Deans, a former Hearts chairman, has been a voluble critic of the football authorities this summer following the club’s demotion to the Championship after a controversial vote in April narrowly sanctioned curtailing last season. An independent tribunal recently ratified this decision.
Deans has been left aghast by the latest decision to stop Hearts training. The order has come amid a bid by the football authorities to provide government health officials with the confidence that Scottish football can follow relevant guidelines after recent breaches of Covid-19 related protocol by eight players from Aberdeen and one from Celtic.
As a result, all teams outwith the Premiership have been ordered to delay their return to training until 24 August. Only one of these clubs, Hearts, had already started.
It emerged yesterday that English Championship side Hull City were training at the Tynecastle club’s Riccarton complex while Hearts themselves were forbidden to continue preparations for the new season.

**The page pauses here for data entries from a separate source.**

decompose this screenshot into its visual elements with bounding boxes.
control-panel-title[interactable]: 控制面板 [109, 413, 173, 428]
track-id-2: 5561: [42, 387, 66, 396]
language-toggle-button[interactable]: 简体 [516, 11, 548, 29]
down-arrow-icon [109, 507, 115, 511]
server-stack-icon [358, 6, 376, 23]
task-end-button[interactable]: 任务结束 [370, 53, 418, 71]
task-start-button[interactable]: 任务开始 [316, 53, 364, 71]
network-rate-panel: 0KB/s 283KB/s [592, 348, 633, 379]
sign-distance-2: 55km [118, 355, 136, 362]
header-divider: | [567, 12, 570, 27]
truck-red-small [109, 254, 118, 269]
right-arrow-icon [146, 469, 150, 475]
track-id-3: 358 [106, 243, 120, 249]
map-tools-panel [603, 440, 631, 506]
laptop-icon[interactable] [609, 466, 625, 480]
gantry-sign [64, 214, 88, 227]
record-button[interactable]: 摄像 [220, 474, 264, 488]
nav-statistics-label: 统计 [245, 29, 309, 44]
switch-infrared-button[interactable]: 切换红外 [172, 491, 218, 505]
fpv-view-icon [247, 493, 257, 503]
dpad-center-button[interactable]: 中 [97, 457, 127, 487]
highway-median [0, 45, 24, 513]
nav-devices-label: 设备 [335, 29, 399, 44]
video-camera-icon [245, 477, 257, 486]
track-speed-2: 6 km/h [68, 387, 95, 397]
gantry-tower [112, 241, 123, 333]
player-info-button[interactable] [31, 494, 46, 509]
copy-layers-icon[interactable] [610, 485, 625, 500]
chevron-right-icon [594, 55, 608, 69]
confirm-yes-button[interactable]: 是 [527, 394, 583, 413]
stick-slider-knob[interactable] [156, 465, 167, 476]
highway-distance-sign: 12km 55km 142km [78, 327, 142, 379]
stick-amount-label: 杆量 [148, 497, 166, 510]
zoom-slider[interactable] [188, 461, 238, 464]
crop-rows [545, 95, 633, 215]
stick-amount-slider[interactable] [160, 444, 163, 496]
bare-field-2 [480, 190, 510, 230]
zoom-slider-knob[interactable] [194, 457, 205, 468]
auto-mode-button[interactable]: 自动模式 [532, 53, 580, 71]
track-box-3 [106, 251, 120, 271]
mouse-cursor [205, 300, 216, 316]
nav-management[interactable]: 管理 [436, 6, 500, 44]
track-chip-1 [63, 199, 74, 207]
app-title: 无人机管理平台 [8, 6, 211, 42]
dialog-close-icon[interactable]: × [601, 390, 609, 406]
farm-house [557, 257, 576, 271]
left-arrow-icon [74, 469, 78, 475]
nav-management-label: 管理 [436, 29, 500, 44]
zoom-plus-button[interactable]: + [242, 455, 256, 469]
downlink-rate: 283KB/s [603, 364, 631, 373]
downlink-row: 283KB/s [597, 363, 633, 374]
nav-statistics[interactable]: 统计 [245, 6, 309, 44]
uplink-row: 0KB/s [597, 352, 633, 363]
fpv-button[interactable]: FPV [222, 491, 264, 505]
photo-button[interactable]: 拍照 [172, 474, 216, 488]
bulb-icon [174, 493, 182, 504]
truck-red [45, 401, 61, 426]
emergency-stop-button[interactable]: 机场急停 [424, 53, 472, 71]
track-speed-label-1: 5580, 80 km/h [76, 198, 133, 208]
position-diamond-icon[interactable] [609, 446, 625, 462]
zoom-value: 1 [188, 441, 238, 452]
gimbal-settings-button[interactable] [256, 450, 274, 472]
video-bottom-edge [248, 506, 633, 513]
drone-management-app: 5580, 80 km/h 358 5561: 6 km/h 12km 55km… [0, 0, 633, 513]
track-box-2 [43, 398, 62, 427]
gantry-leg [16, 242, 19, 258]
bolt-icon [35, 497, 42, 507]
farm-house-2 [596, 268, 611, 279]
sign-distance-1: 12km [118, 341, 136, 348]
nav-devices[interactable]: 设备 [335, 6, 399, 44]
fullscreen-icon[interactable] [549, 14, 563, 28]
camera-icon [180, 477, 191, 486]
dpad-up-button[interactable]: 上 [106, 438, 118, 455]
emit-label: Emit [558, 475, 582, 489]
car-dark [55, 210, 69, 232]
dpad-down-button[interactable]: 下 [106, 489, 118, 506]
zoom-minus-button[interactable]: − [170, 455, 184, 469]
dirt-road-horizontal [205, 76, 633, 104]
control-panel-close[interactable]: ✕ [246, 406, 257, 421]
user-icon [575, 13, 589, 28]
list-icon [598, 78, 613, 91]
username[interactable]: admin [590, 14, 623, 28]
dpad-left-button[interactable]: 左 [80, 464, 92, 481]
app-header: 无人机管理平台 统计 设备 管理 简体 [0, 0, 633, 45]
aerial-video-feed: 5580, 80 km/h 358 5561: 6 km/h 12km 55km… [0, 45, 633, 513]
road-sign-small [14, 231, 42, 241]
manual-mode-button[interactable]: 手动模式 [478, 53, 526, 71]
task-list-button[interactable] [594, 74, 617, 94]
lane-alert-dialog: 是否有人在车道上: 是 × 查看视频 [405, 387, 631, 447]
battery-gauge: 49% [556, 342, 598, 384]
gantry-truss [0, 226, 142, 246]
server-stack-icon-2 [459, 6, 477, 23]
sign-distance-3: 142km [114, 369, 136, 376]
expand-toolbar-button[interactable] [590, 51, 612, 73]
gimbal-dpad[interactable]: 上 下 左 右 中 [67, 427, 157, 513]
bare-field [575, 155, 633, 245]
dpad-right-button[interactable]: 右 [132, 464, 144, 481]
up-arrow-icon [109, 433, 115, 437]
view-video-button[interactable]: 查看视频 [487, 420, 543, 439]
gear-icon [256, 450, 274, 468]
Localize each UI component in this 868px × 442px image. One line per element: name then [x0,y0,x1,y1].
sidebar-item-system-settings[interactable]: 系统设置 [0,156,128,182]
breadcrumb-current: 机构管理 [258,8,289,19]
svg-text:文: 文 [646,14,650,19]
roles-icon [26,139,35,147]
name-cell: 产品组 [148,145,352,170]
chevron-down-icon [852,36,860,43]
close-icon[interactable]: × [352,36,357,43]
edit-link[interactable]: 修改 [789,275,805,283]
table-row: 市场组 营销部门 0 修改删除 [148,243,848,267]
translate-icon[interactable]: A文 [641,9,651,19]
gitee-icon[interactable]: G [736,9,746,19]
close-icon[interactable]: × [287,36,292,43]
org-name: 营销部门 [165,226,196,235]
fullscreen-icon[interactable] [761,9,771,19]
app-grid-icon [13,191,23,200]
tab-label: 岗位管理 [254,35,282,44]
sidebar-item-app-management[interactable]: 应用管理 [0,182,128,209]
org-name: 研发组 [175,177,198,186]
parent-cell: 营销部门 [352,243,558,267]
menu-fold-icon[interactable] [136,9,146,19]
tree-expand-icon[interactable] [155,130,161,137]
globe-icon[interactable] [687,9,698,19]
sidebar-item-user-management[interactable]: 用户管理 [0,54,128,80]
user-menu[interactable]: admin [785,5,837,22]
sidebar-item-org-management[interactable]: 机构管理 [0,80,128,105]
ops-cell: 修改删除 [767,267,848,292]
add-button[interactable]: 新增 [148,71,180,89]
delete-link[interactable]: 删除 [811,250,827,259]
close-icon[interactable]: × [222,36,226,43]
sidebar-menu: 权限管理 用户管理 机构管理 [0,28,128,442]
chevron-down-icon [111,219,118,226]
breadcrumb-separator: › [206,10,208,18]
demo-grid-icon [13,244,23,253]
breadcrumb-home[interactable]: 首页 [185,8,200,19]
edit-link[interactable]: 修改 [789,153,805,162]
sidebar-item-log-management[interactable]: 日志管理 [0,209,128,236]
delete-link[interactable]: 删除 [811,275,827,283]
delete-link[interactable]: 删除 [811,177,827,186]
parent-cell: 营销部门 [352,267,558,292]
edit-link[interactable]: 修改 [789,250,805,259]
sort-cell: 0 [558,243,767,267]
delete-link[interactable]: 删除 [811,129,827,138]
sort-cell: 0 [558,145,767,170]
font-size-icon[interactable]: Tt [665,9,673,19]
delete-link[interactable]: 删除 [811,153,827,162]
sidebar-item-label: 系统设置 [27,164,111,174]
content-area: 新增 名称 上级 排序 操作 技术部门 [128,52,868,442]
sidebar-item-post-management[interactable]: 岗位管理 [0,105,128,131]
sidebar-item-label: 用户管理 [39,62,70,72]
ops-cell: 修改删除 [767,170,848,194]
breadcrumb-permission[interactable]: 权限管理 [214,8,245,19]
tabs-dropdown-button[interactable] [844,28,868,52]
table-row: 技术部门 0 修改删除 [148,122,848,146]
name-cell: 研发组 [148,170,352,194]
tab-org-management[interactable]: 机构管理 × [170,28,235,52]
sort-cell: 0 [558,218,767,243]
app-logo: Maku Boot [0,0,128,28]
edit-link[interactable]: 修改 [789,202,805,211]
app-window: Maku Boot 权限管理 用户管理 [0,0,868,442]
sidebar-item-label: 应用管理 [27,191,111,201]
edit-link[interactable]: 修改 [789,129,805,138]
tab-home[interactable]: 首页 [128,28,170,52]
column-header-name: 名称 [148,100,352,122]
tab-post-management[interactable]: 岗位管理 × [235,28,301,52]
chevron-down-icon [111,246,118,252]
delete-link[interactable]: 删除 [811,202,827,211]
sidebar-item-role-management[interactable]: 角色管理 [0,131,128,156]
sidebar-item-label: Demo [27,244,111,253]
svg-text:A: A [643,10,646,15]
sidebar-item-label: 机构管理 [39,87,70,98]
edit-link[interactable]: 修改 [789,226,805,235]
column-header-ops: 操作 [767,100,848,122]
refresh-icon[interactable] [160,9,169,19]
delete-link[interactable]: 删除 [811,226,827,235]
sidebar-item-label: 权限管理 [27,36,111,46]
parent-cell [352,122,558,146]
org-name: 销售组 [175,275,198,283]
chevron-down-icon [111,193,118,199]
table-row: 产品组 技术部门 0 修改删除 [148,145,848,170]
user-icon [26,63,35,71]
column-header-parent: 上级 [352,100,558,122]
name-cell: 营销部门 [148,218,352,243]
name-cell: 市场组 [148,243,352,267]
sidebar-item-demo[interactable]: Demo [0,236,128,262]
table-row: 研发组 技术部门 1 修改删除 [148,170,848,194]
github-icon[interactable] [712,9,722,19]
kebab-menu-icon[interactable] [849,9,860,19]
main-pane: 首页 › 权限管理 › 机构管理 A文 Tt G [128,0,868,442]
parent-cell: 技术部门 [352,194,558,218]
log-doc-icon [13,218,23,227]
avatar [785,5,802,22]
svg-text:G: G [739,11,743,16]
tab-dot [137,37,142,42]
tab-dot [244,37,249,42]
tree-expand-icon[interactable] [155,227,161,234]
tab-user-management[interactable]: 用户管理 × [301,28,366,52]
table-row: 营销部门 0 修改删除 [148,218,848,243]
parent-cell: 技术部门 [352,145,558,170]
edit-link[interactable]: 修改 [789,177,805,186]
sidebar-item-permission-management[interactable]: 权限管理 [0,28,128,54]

“I wonder what is going to happen next?” asked Deans, a lawyer. “What are Hearts going to suffer next? This is only a few weeks after the secretive tribunal found against Hearts and Partick Thistle. Now the club is being punished for misdemeanours by Celtic and Aberdeen. Hearts have suffered financial loss after the about-turn by the SFA/SPFL, who initially suggested their decision was forced by the Scottish government, something that was flatly denied by Professor Jason Leitch.
“The whole thing frankly stinks. If they were offered the opportunity for Hearts to up sticks and leave Scottish football and join the English football league, I wonder how many of the Hearts rank and file support would say: ‘you know what, we would prefer that option’.
“Would it be sad? Of course, it would be. We are located in the country’s capital. But there comes a limit to the amount of cr*p you can take. And this frankly takes the biscuit.”
Deans has sympathy for those clubs caught up through no fault of their own in the recent cases of players breaching guidelines issued due to the need to reduce the chance of contacting – and spreading – Covid-19.
Eight Aberdeen players went for a meal together before visiting a city centre bar after the 1-0 defeat by Rangers on the opening day of the season and two subsequently tested positive for the virus.
Celtic left-back Boli Bolingoli, meanwhile, left Scotland for 24 hours last week to visit Spain without informing his club and then played against Kilmarnock on Sunday.
“There are also other clubs in the SPFL – St Johnstone, who should have played Aberdeen, and St Mirren, who should have played Celtic,” he said. “What thoughts are being given to them for games that are being put off?
“The correct thing that should have been done is that in these matches Aberdeen and Celtic should both have forfeited the game. The game is not being played because of direct action by players from these clubs and therefore the clubs involved should forfeit the game.
“And, indeed, the game between the two of them, Celtic v Aberdeen, should also be shown as having been played in the played column, with both handed a 0-3 defeat.”